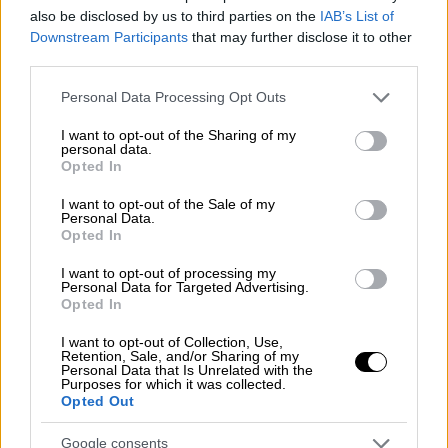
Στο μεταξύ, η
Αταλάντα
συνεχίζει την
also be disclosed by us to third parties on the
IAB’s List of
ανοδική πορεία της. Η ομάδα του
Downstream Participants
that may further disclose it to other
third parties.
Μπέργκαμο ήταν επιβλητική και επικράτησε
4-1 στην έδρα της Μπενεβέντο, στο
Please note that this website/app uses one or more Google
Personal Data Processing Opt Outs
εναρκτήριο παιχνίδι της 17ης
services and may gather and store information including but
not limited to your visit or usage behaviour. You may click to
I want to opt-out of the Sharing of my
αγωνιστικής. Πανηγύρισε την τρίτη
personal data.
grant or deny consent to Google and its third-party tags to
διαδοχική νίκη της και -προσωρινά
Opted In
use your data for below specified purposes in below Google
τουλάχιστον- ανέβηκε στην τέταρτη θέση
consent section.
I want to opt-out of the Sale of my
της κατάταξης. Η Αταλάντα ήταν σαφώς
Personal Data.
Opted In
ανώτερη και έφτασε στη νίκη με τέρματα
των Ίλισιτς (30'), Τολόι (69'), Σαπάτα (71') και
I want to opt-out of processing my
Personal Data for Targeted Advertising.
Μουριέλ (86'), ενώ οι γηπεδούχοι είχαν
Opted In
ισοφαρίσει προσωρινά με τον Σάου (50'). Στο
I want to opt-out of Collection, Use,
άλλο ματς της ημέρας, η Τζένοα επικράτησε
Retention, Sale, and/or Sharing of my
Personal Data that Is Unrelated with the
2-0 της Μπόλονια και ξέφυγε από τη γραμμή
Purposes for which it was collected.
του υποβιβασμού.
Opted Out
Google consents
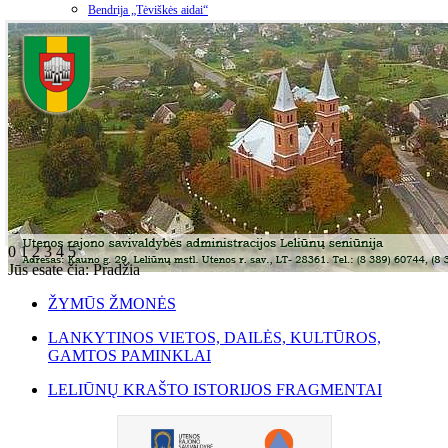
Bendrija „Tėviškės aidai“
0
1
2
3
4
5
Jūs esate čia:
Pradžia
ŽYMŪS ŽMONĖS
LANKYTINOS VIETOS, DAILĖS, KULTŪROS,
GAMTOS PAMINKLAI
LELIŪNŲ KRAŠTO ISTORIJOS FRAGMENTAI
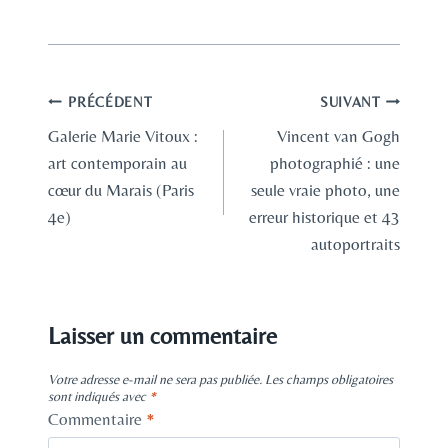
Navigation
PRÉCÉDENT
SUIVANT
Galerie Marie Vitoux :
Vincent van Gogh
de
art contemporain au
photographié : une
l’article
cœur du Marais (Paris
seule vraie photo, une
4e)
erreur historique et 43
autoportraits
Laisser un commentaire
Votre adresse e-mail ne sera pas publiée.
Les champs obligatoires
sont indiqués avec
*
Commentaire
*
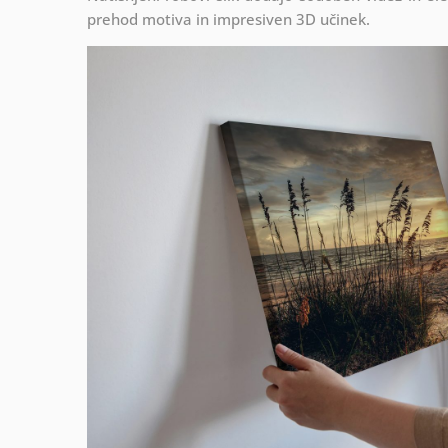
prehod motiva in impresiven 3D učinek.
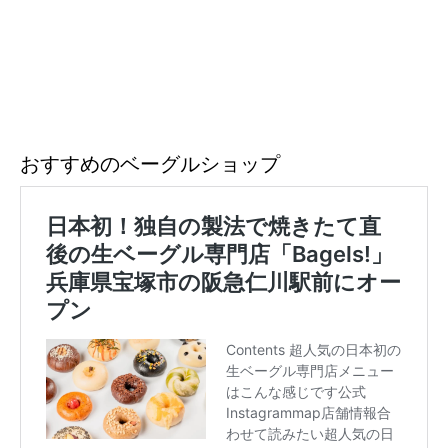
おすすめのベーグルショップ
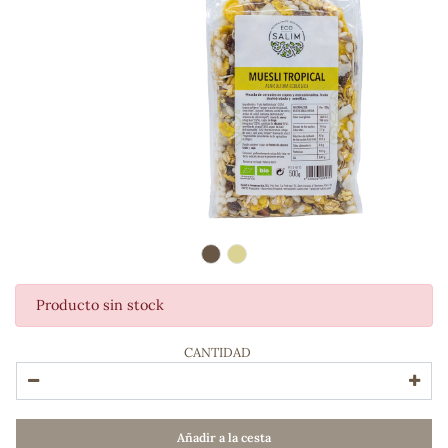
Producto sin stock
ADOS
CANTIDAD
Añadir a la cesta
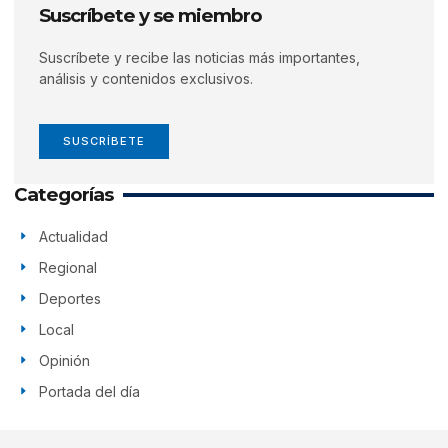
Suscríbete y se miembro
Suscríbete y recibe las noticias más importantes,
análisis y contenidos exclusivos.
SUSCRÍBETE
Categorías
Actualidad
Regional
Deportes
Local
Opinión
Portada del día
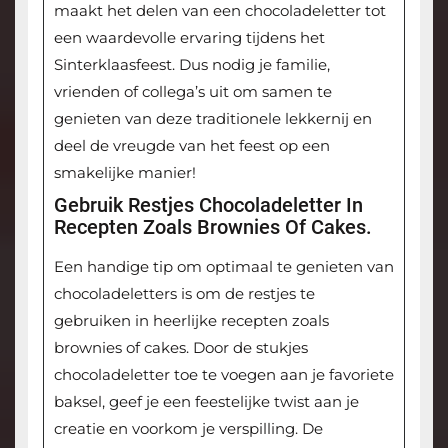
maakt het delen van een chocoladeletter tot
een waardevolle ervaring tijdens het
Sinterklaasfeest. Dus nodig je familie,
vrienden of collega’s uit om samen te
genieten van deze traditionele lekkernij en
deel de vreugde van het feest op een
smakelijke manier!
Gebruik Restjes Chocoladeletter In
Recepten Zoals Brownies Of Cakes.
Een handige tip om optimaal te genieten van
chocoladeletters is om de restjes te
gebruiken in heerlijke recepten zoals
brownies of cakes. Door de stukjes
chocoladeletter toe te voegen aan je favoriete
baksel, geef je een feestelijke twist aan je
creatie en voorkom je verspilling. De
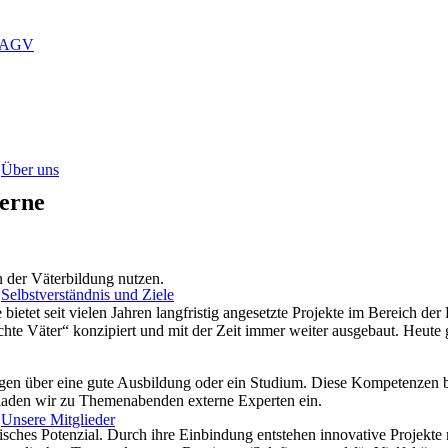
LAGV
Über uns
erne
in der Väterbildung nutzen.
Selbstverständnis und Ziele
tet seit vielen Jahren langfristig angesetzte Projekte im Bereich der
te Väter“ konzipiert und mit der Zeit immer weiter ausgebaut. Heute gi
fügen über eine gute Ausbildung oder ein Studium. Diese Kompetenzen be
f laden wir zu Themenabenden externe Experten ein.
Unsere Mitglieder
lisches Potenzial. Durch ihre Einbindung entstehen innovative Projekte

-------

### TASK BRIEF
Give again exactly, and only, the lines above starting at the one with "4-1 στην έδρα της Μπενεβέντο, στο" and ending at the one with "I want to opt-out of the Sharing of my".

### RESULT
4-1 στην έδρα της Μπενεβέντο, στο
Please note that this website/app uses one or more Google
Personal Data Processing Opt Outs
εναρκτήριο παιχνίδι της 17ης
services and may gather and store information including but
not limited to your visit or usage behaviour. You may click to
I want to opt-out of the Sharing of my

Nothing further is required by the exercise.